Le gouvernement a récemment commandé un rapport à un consortium d’économistes. Dirigé par le duo Jean Tirole - Olivier Blanchard, il mentionne quelques solutions pour améliorer l’impôt sur les successions, parmi lesquelles : relever l’abattement de 100 000 euros, éventuellement à 300 000 euros, pour “rendre la réforme fiscale plus populaire” et augmenter l’impôt pour les transmissions de plus de 1,9 million d’euros (aujourd’hui à 45 %, au-dessus de 1,8 million d’euros pour les héritiers directs).

Pour rendre la mesure plus efficace, il est proposé de déroger à une règle bien française : la constitution du pot commun avec toutes les recettes fiscales, sans attribution directe à une cause.

Stephanie Stancheva et Dani Rodrik, les deux économistes en charge du dossier “succession” au sein de cette commission, suggèrent de flécher directement les recettes de l’impôt sur les transmissions à la petite enfance ou à un “compte individuel” en faveur des jeunes des classes populaires.

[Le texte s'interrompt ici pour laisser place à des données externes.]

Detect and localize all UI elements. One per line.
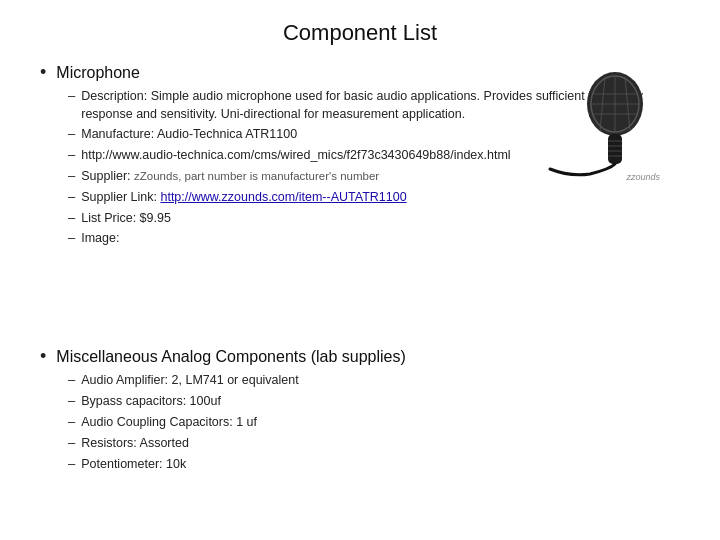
- miscellaneous-section: • Miscellaneous Analog Components (lab s…: [40, 348, 680, 473]
- supplier-link[interactable]: http://www.zzounds.com/item--AUTATR1100: [160, 190, 406, 204]
- bullet-microphone: •: [40, 62, 46, 83]
- bullet-misc: •: [40, 346, 46, 367]
- miscellaneous-details: – Audio Amplifier: 2, LM741 or equivalen…: [68, 371, 680, 473]
- list-item: – Resistors: Assorted: [68, 434, 680, 453]
- list-item: – Image:: [68, 229, 680, 248]
- list-item: – List Price: $9.95: [68, 209, 680, 228]
- zzounds-label: zzounds: [626, 172, 660, 182]
- list-item: – Bypass capacitors: 100uf: [68, 392, 680, 411]
- microphone-image-container: [520, 64, 680, 184]
- list-item: – Supplier Link: http://www.zzounds.com/…: [68, 188, 680, 207]
- microphone-title: Microphone: [56, 64, 140, 82]
- miscellaneous-title: Miscellaneous Analog Components (lab sup…: [56, 348, 406, 366]
- supplier-note: zZounds, part number is manufacturer's n…: [134, 170, 379, 182]
- list-item: – Potentiometer: 10k: [68, 455, 680, 474]
- list-item: – Audio Amplifier: 2, LM741 or equivalen…: [68, 371, 680, 390]
- page: Component List • Microphone: [0, 0, 720, 540]
- list-item: – Audio Coupling Capacitors: 1 uf: [68, 413, 680, 432]
- svg-rect-8: [608, 134, 622, 164]
- microphone-image: [530, 69, 670, 179]
- miscellaneous-header: • Miscellaneous Analog Components (lab s…: [40, 348, 680, 367]
- microphone-section: • Microphone: [40, 64, 680, 248]
- page-title: Component List: [40, 20, 680, 46]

4. Thomas Piketty, un capital universel pour chaque jeune actif

Entre 70 à 90 %, c’est la dernière tranche de l’impôt progressif proposé par Thomas Piketty, économiste, auteur du livre Capital et Idéologies. Il se base sur les pratiques du début du XXe siècle.

Selon lui, de tels montants ont permis à l’époque de réduire les inégalités sans faire fuir les grandes fortunes. Son impôt serait complété par un impôt annuel progressif sur la propriété, une sorte de réforme de la taxe foncière actuelle, qui ne tient aujourd’hui pas compte des revenus.

Ces recettes permettraient à l’État de doter tous les jeunes de 25 ans d’un capital de 120 000 euros, équivalent à 60 % du patrimoine moyen pour démarrer dans la vie (en plus d'un revenu de base).

La “dotation universelle” est aussi proposée par les économistes américains Bruce Ackerman et Anne Alstott à hauteur de 80 000 dollars pour chaque jeune adulte.

Ils n’hériteraient en revanche plus de leurs parents. L’idée sous-jacente : nous sommes tous héritiers, mais pas responsables de la pauvreté ou de la richesse de nos parents.

En résumé

Une proposition revient souvent : baser le mode de calcul de l’impôt sur la totalité de la perception, plutôt que sur la donation au coût par coût. Les économistes ne s’accordent en revanche pas sur le montant, ni sur la manière de redistribuer les recettes de l’impôt sur les successions.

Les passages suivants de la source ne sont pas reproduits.